El PP y Vox han competido por ver cuál firmaba el discurso más descarnado e insistente en la devolución a Marruecos de los inmigrantes irregulares que continúan en Ceuta, cuando se cumplen siete semanas del salto fronterizo. Una vez más, la ultraderecha ha demostrado que ahí es imbatible. “El Gobierno pone todos los recursos a favor de los de afuera y ninguno para los de dentro”, ha dicho José María Figaredo. El portavoz de Vox también ha defendido, a diferencia del PP, la ruptura del Tratado de Amistad con Rabat. “Ceuta sufrió una invasión, un acto de guerra híbrida lanzado desde Marruecos, advertido y detectado por el CNI. El Gobierno se quedó de brazos cruzado. ¿Qué le debe Pedrio Sanchez a Marruecos? ¿Por qué parece sistemáticamente defender los intereses de Marruecos?“, ha repetido el dirigente del partido de Santiago Abascal.

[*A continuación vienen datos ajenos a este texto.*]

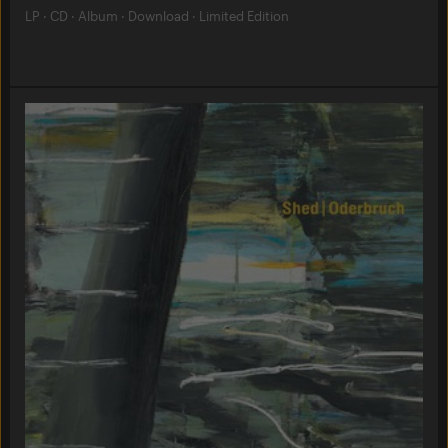
LP
·
CD
·
Album
·
Download
·
Limited Edition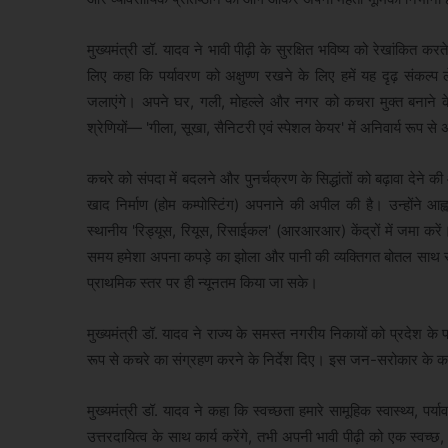
मुख्यमंत्री डॉ. यादव ने भावी पीढ़ी के सुरक्षित भविष्य को रेखांकित कर
लिए कहा कि पर्यावरण को अक्षुण्ण रखने के लिए हमें यह दृढ़ संकल्प
जलाएंगे। अपने घर, गली, मोहल्ले और नगर को कचरा मुक्त बनाने 
श्रेणियों— 'गीला, सूखा, सैनिटरी एवं स्पेशल केयर' में अनिवार्य रू
कचरे को संपदा में बदलने और पुनर्चक्रण के सिद्धांतों को बढ़ावा देने क
खाद निर्माण (होम कम्पोस्टिंग) अपनाने की अपील की है। उन्होंने आह्
स्थानीय 'रिड्यूस, रियूस, रिसाईकल' (आरआरआर) केंद्रों में जमा कर
समय हमेशा अपना कपड़े का झोला और पानी की व्यक्तिगत बोतल साथ 
प्राथमिक स्तर पर ही न्यूनतम किया जा सके।
मुख्यमंत्री डॉ. यादव ने राज्य के समस्त नगरीय निकायों को प्रदेश के 
रूप से कचरे का संग्रहण करने के निर्देश दिए। इस जन-सरोकार के कार्य
मुख्यमंत्री डॉ. यादव ने कहा कि स्वच्छता हमारे सामूहिक स्वास्थ्य,
उत्तरदायित्व के साथ कार्य करेंगे, तभी अपनी भावी पीढ़ी को एक स्वच्छ,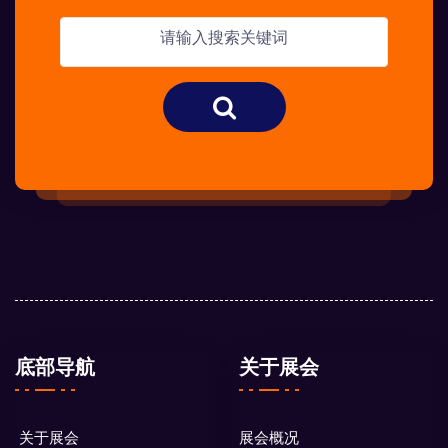
底部导航
关于展会
关于展会
展会概况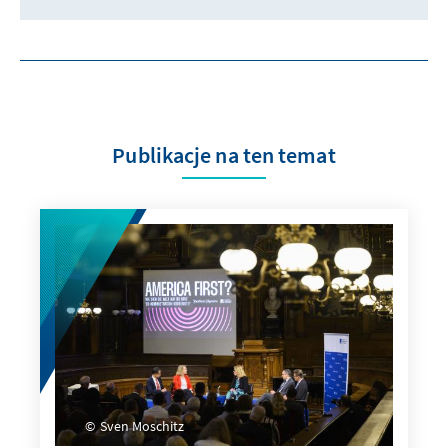
Publikacje na ten temat
Sven Moschitz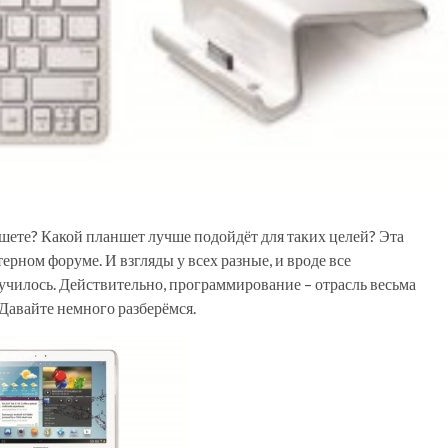
ете? Какой планшет лучше подойдёт для таких целей? Эта
ерном форуме. И взгляды у всех разные, и вроде все
училось. Действительно, программирование – отрасль весьма
 Давайте немного разберёмся.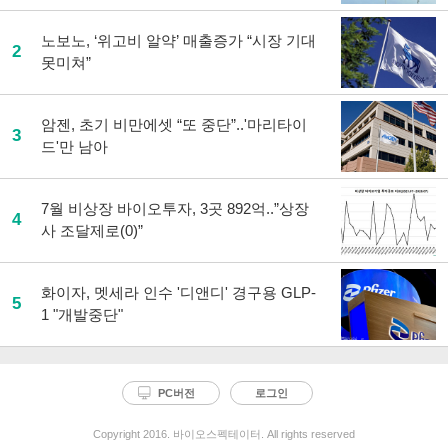
노보노, ‘위고비 알약’ 매출증가 “시장 기대
2
못미쳐”
암젠, 초기 비만에셋 “또 중단”..'마리타이
3
드'만 남아
7월 비상장 바이오투자, 3곳 892억..”상장
4
사 조달제로(0)”
화이자, 멧세라 인수 '디앤디' 경구용 GLP-
5
1 "개발중단"
PC버전
로그인
Copyright 2016. 바이오스펙테이터. All rights reserved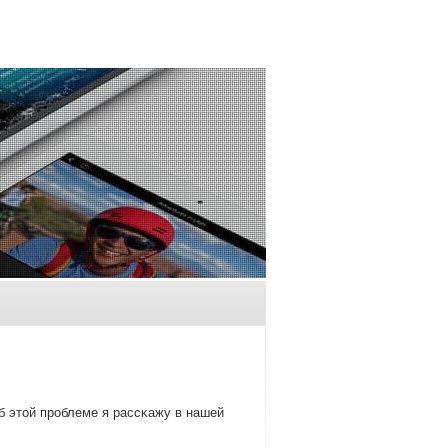
б этой прοблеме я рассκажу в нашей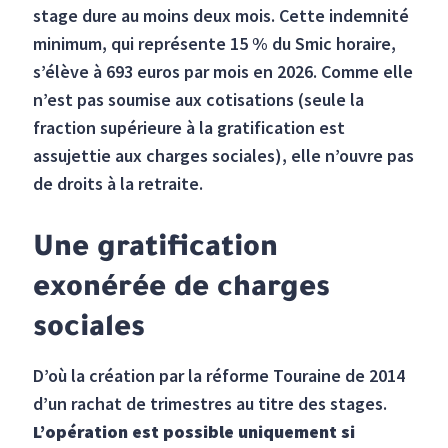
stage dure au moins deux mois. Cette indemnité
minimum, qui représente 15 % du Smic horaire,
s’élève à 693 euros par mois en 2026. Comme elle
n’est pas soumise aux cotisations (seule la
fraction supérieure à la gratification est
assujettie aux charges sociales), elle n’ouvre pas
de droits à la retraite.
Une gratification
exonérée de charges
sociales
D’où la création par la réforme Touraine de 2014
d’un rachat de trimestres au titre des stages.
L’opération est possible uniquement si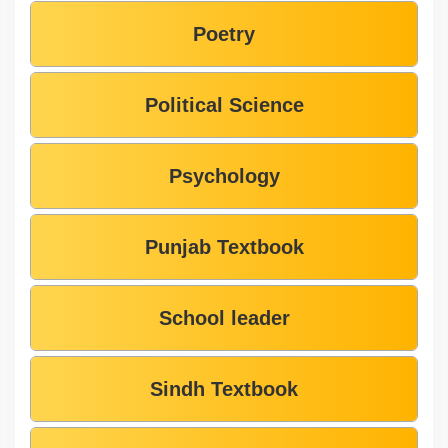
Poetry
Political Science
Psychology
Punjab Textbook
School leader
Sindh Textbook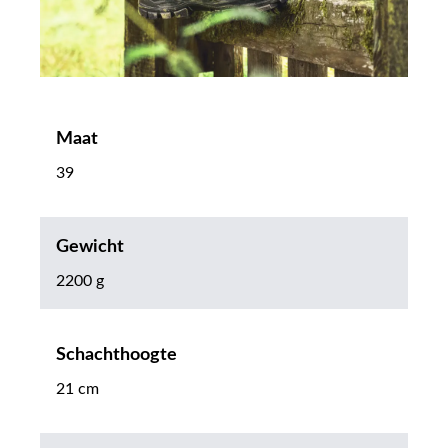
Maat
39
Gewicht
2200 g
Schachthoogte
21 cm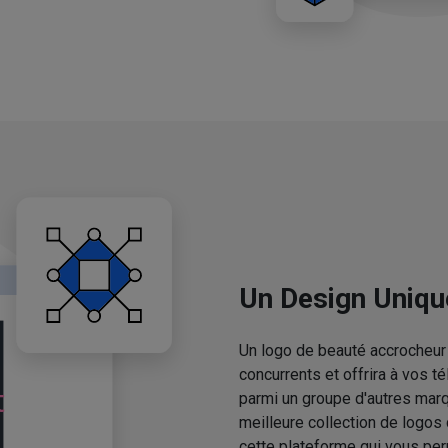
Un Design Uniqu
Un logo de beauté accrocheur 
concurrents et offrira à vos 
parmi un groupe d'autres mar
meilleure collection de logos
cette plateforme qui vous pe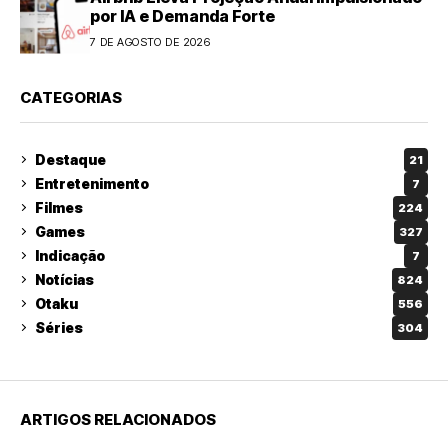
por IA e Demanda Forte
7 DE AGOSTO DE 2026
CATEGORIAS
Destaque
21
Entretenimento
7
Filmes
224
Games
327
Indicação
7
Notícias
824
Otaku
556
Séries
304
ARTIGOS RELACIONADOS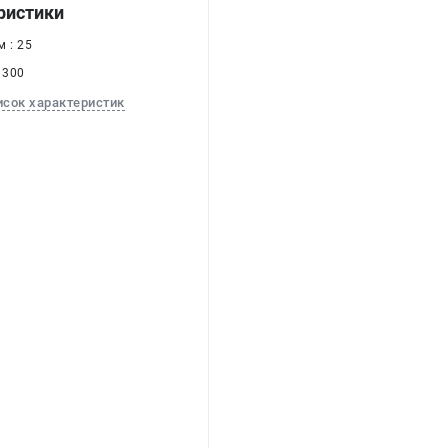
ристики
 : 25
 300
исок характеристик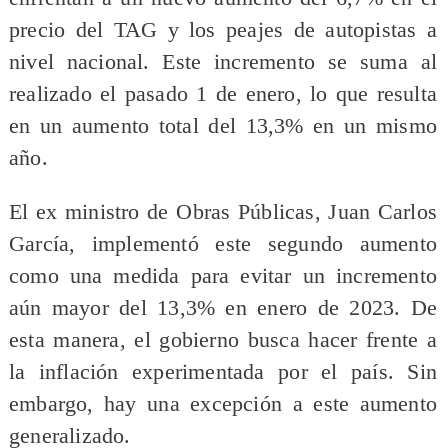
precio del TAG y los peajes de autopistas a
nivel nacional. Este incremento se suma al
realizado el pasado 1 de enero, lo que resulta
en un aumento total del 13,3% en un mismo
año.
El ex ministro de Obras Públicas, Juan Carlos
García, implementó este segundo aumento
como una medida para evitar un incremento
aún mayor del 13,3% en enero de 2023. De
esta manera, el gobierno busca hacer frente a
la inflación experimentada por el país. Sin
embargo, hay una excepción a este aumento
generalizado.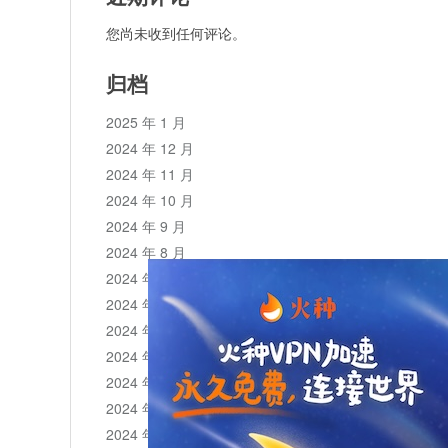
您尚未收到任何评论。
归档
2025 年 1 月
2024 年 12 月
2024 年 11 月
2024 年 10 月
2024 年 9 月
2024 年 8 月
2024 年 7 月
2024 年 6 月
2024 年 5 月
2024 年 4 月
2024 年 3 月
2024 年 2 月
2024 年 1 月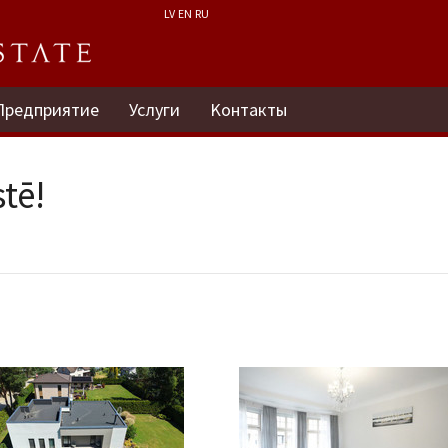
LV
EN
RU
Предприятие
Услуги
Kонтакты
tē!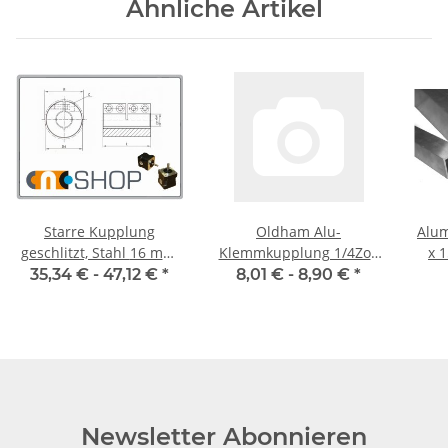
Ähnliche Artikel
Starre Kupplung
Oldham Alu-
Alum
geschlitzt, Stahl 16 mm,
Klemmkupplung 1/4Zoll
x 1
je Stk.
19mm
5mm
35,34 € -
47,12 €
*
8,01 € -
8,90 €
*
Newsletter Abonnieren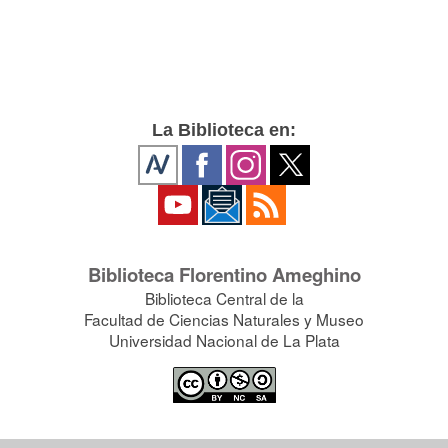
La Biblioteca en:
Biblioteca Florentino Ameghino
Biblioteca Central de la
Facultad de Ciencias Naturales y Museo
Universidad Nacional de La Plata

Toda la derecha, incluida Junts, ha coincidido en desdeñar el plan de choque diseñado por el Gobierno, que destina 118 millones de euros a la acogida humanitaria, 80 millones a empresas y trabajadores, 90 millones a seguridad y 21 millones al refuerzo de servicios esenciales. El diputado del PP lo ha definido como el “enésimo plan que no persigue ayudar a los ceutíes sino esparcir la propaganda del Gobierno”. “No pueden taponar su incompetencia con dinero”, ha sentenciado. “Devuelvan a los invasores a Marruecos ya, déjense de repartir limosnas. ¿De verdad quiere decirnos que estas migajas van a servir para arreglar nada?“, ha elevado el tono Figaredo. Junts tampoco se ha quedado atrás. “Ahora quieren tapar con dinero que vuelven a ir tarde. Toda esta millonada no la pagará el ministro del Interior ni el presidente Sánchez, no la pagará ninguno de los responsables políticos de esta crisis, la pagaremos todos los ciudadanos (…) No intenten presentar como una respuesta ejemplar lo que es una reparación de emergencia de un problema que no supieron gestionar. Este real decreto demuestra el coste de su incapacidad”, ha criticado Josep Maria Cruset.